**Input**
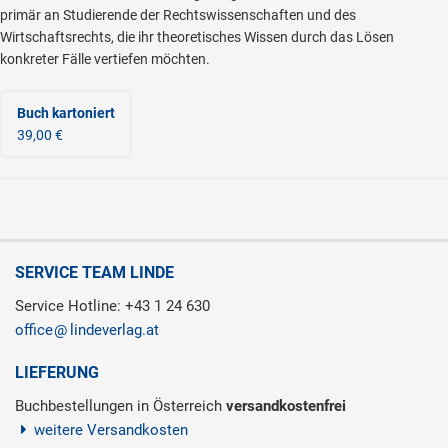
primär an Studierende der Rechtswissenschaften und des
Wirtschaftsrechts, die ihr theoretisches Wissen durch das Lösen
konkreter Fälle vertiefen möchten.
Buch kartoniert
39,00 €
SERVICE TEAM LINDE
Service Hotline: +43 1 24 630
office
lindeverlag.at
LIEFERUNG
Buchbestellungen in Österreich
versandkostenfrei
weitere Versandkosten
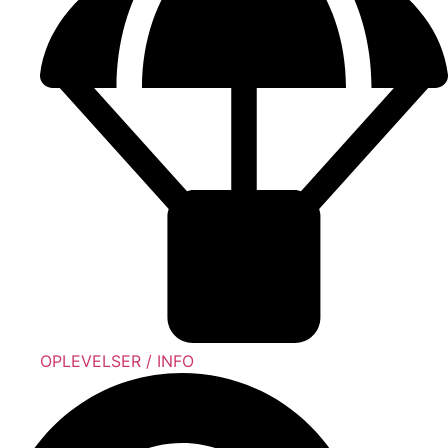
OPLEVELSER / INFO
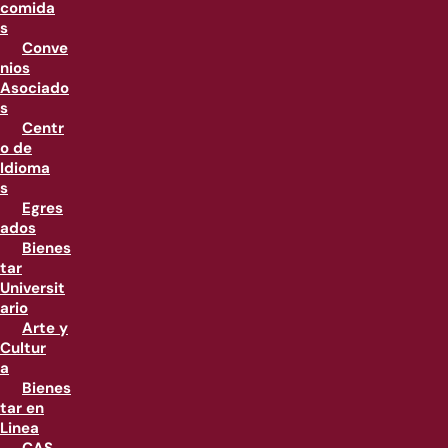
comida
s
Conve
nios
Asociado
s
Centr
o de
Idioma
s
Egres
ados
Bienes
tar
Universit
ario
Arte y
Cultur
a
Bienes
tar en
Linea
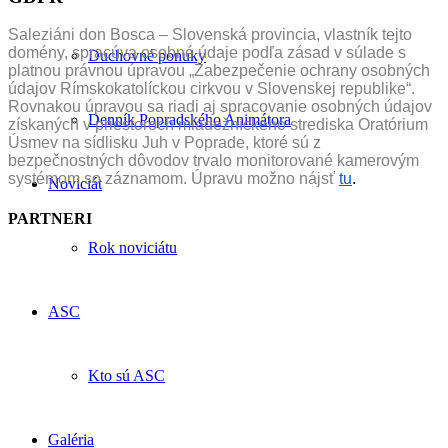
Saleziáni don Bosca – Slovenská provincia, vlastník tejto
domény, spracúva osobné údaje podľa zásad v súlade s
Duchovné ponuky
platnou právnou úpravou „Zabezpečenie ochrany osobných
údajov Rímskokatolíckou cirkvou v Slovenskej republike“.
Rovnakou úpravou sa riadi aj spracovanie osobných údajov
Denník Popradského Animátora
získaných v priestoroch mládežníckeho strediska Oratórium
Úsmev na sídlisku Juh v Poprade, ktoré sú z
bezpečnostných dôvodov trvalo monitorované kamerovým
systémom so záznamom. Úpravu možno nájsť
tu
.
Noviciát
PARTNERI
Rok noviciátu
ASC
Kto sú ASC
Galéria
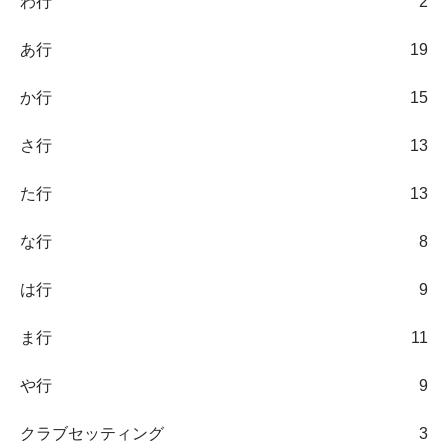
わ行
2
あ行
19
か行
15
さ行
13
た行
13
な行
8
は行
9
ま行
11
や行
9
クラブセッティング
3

**Goal of the exercise**
Pictures stay out. Repeat only the lines from the beginning of the data through the line that has "získaných v priestoroch".

**Reply to the exercise**
primär an Studierende der Rechtswissenschaften und des
Wirtschaftsrechts, die ihr theoretisches Wissen durch das Lösen
konkreter Fälle vertiefen möchten.
Buch kartoniert
39,00 €
SERVICE TEAM LINDE
Service Hotline: +43 1 24 630
office
lindeverlag.at
LIEFERUNG
Buchbestellungen in Österreich
versandkostenfrei
weitere Versandkosten
OPLEVELSER / INFO
comida
s
Conve
nios
Asociado
s
Centr
o de
Idioma
s
Egres
ados
Bienes
tar
Universit
ario
Arte y
Cultur
a
Bienes
tar en
Linea
Saleziáni don Bosca – Slovenská provincia, vlastník tejto
domény, spracúva osobné údaje podľa zásad v súlade s
Duchovné ponuky
platnou právnou úpravou „Zabezpečenie ochrany osobných
údajov Rímskokatolíckou cirkvou v Slovenskej republike“.
Rovnakou úpravou sa riadi aj spracovanie osobných údajov
Denník Popradského Animátora
získaných v priestoroch mládežníckeho strediska Oratórium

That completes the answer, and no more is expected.